Orchestrating Multi-Environment Infrastructure with Terraform Stacks

If you have run Terraform at scale, you know the shape of the pain. You write a module once, then you copy a thin root module per environment, wire up a workspace for each, and glue the whole thing together with a CI pipeline that knows the dependency order in its head. Adding a region means another workspace. Promoting a change means babysitting terraform apply across dev, staging, and prod in the right sequence, hoping nobody skips a step.
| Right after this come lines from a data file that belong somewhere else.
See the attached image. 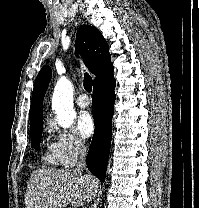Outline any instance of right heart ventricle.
Returning a JSON list of instances; mask_svg holds the SVG:
<instances>
[{"label": "right heart ventricle", "instance_id": "right-heart-ventricle-1", "mask_svg": "<svg viewBox=\"0 0 199 208\" xmlns=\"http://www.w3.org/2000/svg\"><path fill=\"white\" fill-rule=\"evenodd\" d=\"M43 161L50 166H58L60 165V161L59 158L57 157L54 149H53V145H51V147L43 154L42 156Z\"/></svg>", "mask_w": 199, "mask_h": 208}]
</instances>
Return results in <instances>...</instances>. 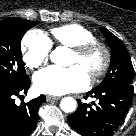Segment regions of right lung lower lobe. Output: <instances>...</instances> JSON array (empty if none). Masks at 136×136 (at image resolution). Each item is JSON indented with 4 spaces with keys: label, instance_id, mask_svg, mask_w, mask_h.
Masks as SVG:
<instances>
[{
    "label": "right lung lower lobe",
    "instance_id": "1",
    "mask_svg": "<svg viewBox=\"0 0 136 136\" xmlns=\"http://www.w3.org/2000/svg\"><path fill=\"white\" fill-rule=\"evenodd\" d=\"M31 84L28 78L15 88L0 90V136H29L38 122V108L45 96L15 104V96L27 93ZM20 97V96H19Z\"/></svg>",
    "mask_w": 136,
    "mask_h": 136
}]
</instances>
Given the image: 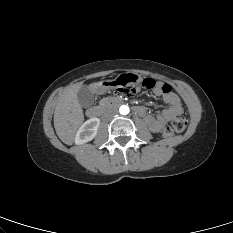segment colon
Masks as SVG:
<instances>
[{
    "mask_svg": "<svg viewBox=\"0 0 233 233\" xmlns=\"http://www.w3.org/2000/svg\"><path fill=\"white\" fill-rule=\"evenodd\" d=\"M156 85H157V82L152 78H145L142 81V86L145 88H148V89H152ZM161 89L163 92H167L171 88L168 84H163L161 86ZM118 93L122 94V95L131 96V95L136 93V88H132V87L127 85V87L120 89V91H118ZM187 124H188V120L186 117H184V116L176 117L175 119L172 120L171 124L164 129L163 135L165 137H170V136L174 135L175 133L182 132L187 127Z\"/></svg>",
    "mask_w": 233,
    "mask_h": 233,
    "instance_id": "obj_1",
    "label": "colon"
}]
</instances>
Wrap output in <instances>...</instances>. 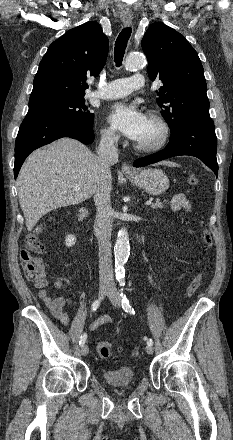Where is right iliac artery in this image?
I'll return each mask as SVG.
<instances>
[{
  "instance_id": "obj_1",
  "label": "right iliac artery",
  "mask_w": 233,
  "mask_h": 440,
  "mask_svg": "<svg viewBox=\"0 0 233 440\" xmlns=\"http://www.w3.org/2000/svg\"><path fill=\"white\" fill-rule=\"evenodd\" d=\"M99 305H100V299H99V300H95V301L93 302V304H92V311H96V310L98 309ZM86 339H87V334L84 333V334L81 335V337H80L79 345H81V346L84 345Z\"/></svg>"
}]
</instances>
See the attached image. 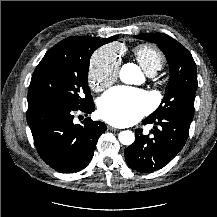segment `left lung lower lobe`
Wrapping results in <instances>:
<instances>
[{
    "mask_svg": "<svg viewBox=\"0 0 217 217\" xmlns=\"http://www.w3.org/2000/svg\"><path fill=\"white\" fill-rule=\"evenodd\" d=\"M191 121L192 119L177 114L156 119L147 117L142 123L155 125V130L151 131L154 136H145L139 129L135 131V142L125 149L129 167L141 173L163 168L185 145Z\"/></svg>",
    "mask_w": 217,
    "mask_h": 217,
    "instance_id": "1",
    "label": "left lung lower lobe"
}]
</instances>
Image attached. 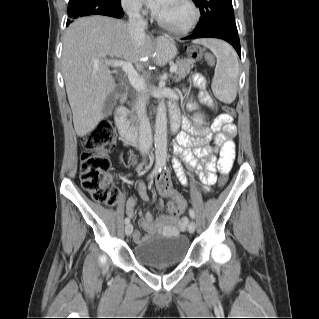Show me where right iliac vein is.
<instances>
[{
    "label": "right iliac vein",
    "mask_w": 319,
    "mask_h": 319,
    "mask_svg": "<svg viewBox=\"0 0 319 319\" xmlns=\"http://www.w3.org/2000/svg\"><path fill=\"white\" fill-rule=\"evenodd\" d=\"M133 231V225L131 223H128L126 226H125V234L127 236H130L131 233Z\"/></svg>",
    "instance_id": "1"
}]
</instances>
Terraform Stacks is HashiCorp’s answer to that sprawl. A Stack lets you declare your infrastructure as a set of components once, then declare the deployments (the environments) that instantiate those components, and HCP Terraform orchestrates plans and applies across all of them with a dependency graph it computes for you. This guide is a practitioner’s walk-through: the file structure, the wiring, the orchestration rules, and the migration path off workspaces and Terragrunt.

Stacks runs on HCP Terraform (and Terraform Enterprise builds that support it). The authoring language and tfstack.hcl / tfdeploy.hcl files are stable enough to build against, but treat specific knobs as version-sensitive and check terraform stacks CLI help on your installed version.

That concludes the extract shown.